La déclaration du zoo allemand ne laisse aucune place aux malentendus: après avoir essayé de transférer les babouins à d'autres structures et avoir évalué l'expansion des espaces, Les managers ont opté pour la démolitionle justifiant comme un choix nécessaire pour maintenir un groupe reproductif gérable et une variabilité génétique optimale. Selon Tiergarten Nürnberg, la réduction sélective de la population serait la seule solution qui restait pour garantir des conditions de vie adéquates pour les animaux.

Le choix controversé de la réduction

Selon certains chercheurs et vétérinaires, l'élimination des personnes âgées ou plus utiles à des fins de reproduction serait une stratégie « naturelle » pour assurer la vitalité du groupe et contenir les coûts de gestion, ainsi que, disent, enseigner au public le cycle de la vie e de la mort. Un cas emblématique demeure celui de 2014, lorsqu'il est au zoo de Copenhague Une jeune girafe nommée Marius a été supprimée et sectionnée en publicdans une opération définie « éducative » par ses propres managers.

Les partisans de cette ligne expliquent que la reproduction en captivité nécessite Éliminez le surplus pour maintenir des groupes sociaux stables. Ils croient également que des interventions telles que la contraception peuvent être nocives, interrompre les processus naturels et compromettre le puits des animaux, privé d'instinct de reproduction et la possibilité d'élevage de leurs chiots.

Quelles alternatives possibles?

D'un point de vue éthique, la situation est beaucoup plus complexe, comme expliqué il y a quelques jours à La Stampa L'éthologiste et président de la science de l'Association d'éthique Chiara Grasso. Le bien-être d'un animal ne dépend pas uniquement de son potentiel de reproduction. Pour affecter profondément des facteurs tels que les relations sociales, les dimensions de l'habitat, l'enrichissement environnemental, la santé psychophysique et la qualité des soins vétérinaires. La stérilisation, si elle est effectuée de manière adéquate, peut représenter une solution moins sanglante que la démolition, en évitant les grossesses indésirables et en atténuant la pression de gestion sur les structures.

De plus, l'expansion des espaces et la création de réseaux entre différents zoo pourraient également aider à relocaliser les animaux animaux.

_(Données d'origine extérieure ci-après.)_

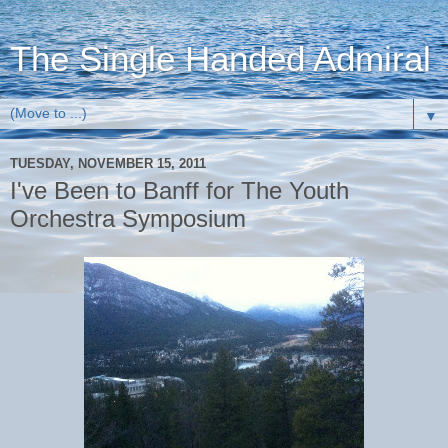
The Single Handed Admiral
▼
TUESDAY, NOVEMBER 15, 2011
I've Been to Banff for The Youth
Orchestra Symposium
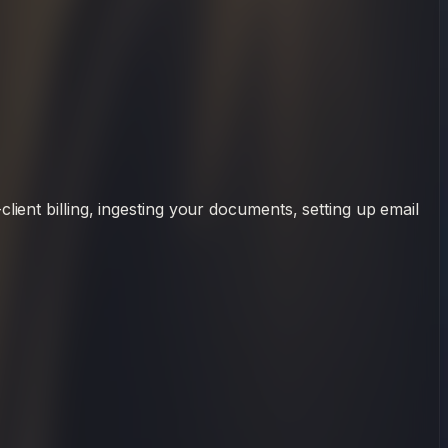
ient billing, ingesting your documents, setting up email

Les structures avec de grands territoires ou orientées vers la sauvegarde des espèces spécifiques peuvent, si bien coordonnées, pour accueillir de nouveaux individus sans s'affronter avec la capacité et les limites de ressources. Cela ferait de la réduction de la réduction de la dernière ressource extrême.

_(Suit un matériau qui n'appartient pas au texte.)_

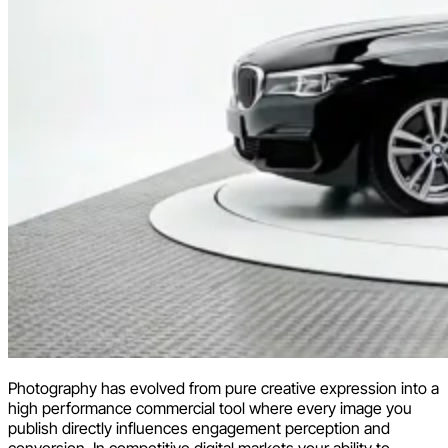
Photography has evolved from pure creative expression into a
high performance commercial tool where every image you
publish directly influences engagement perception and
conversion. In competitive digital markets your ability to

Éducation ou «spectacularisation» de la mort?

L'un des aspects les plus controversés concerne la valeur «pédagogique» si appelée de ces meurtres. Le zoo vise, au moins sur le papier, à sensibiliser les visiteurs à la nature et au respect des animaux. Cependant, la transformation de la mort en un spectacle ou un événement frappant risque d'obtenir l'effet inverse. S'il est vrai que les processus écologiques prévoient la mortalité, il est tout aussi vrai que l'euthanasie d'un animal dans un environnement artificiel ne reflète ni la dynamique sauvage de la prédation ni la complexité des équilibres naturels.

Montrez ouvertement que le meurtre d'un individu élevé en captivité soulève des doutes quant à l'efficacité éducative de ces pratiques. Ceux qui traitent de l'éthologie et de la protection de la faune soulignent qu'il n'y a rien de « naturel » dans un animal qui, au lieu de mourir de mort naturelle ou de proie d'un prédateur dans un contexte sauvage, être supprimé puis démembré à des fins de démonstration.